** Opening Listed entries block **

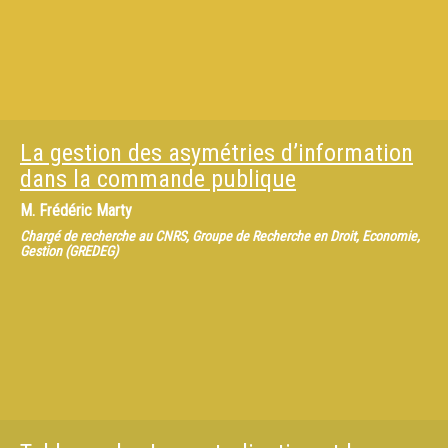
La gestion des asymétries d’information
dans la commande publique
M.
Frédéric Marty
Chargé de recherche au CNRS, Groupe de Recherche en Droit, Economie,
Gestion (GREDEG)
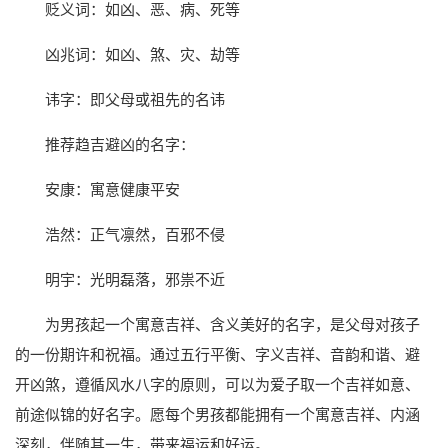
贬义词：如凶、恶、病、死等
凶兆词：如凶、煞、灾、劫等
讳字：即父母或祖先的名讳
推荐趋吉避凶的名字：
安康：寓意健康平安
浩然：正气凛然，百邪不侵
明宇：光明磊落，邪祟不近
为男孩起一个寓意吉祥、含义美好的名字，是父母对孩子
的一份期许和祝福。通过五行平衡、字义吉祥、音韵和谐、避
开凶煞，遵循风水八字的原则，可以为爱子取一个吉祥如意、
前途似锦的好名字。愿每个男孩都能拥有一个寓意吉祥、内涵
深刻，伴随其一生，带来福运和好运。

** Closing Listed entries block **
** Opening Listed entries block **

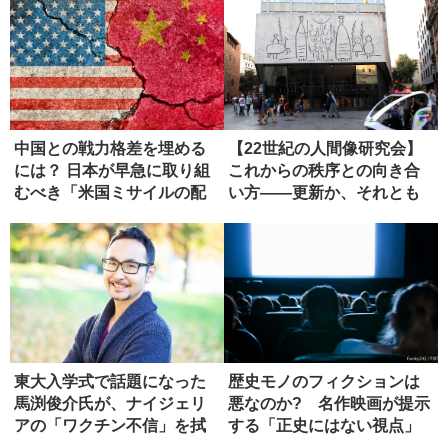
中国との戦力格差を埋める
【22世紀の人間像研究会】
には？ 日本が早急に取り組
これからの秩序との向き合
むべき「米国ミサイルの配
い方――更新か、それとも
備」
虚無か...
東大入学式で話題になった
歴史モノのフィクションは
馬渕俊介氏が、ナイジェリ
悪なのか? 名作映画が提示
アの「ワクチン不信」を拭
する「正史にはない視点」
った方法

** Closing Listed entries block **
** Opening Listed entries block **

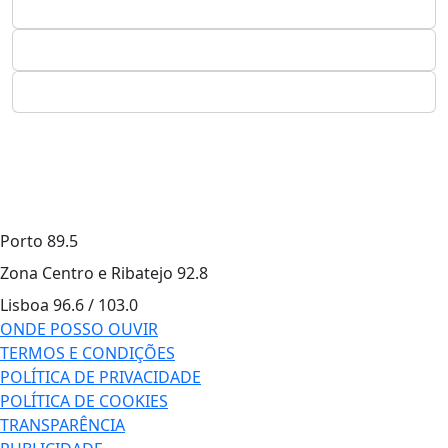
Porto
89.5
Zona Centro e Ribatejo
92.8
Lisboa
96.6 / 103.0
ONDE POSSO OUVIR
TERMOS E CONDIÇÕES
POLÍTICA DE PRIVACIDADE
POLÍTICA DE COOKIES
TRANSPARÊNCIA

** Closing Listed entries block **

Aim of the exercise → Working from the entries above, please transcribe only the lines from the line with "La gestion des asymétries d’information" through the line with "深刻，伴随其一生，带来福运和好运。", exactly, with both end lines and without pictures.

Result below →
La gestion des asymétries d’information
dans la commande publique
M.
Frédéric Marty
Chargé de recherche au CNRS, Groupe de Recherche en Droit, Economie,
Gestion (GREDEG)
贬义词：如凶、恶、病、死等
凶兆词：如凶、煞、灾、劫等
讳字：即父母或祖先的名讳
推荐趋吉避凶的名字：
安康：寓意健康平安
浩然：正气凛然，百邪不侵
明宇：光明磊落，邪祟不近
为男孩起一个寓意吉祥、含义美好的名字，是父母对孩子
的一份期许和祝福。通过五行平衡、字义吉祥、音韵和谐、避
开凶煞，遵循风水八字的原则，可以为爱子取一个吉祥如意、
前途似锦的好名字。愿每个男孩都能拥有一个寓意吉祥、内涵
深刻，伴随其一生，带来福运和好运。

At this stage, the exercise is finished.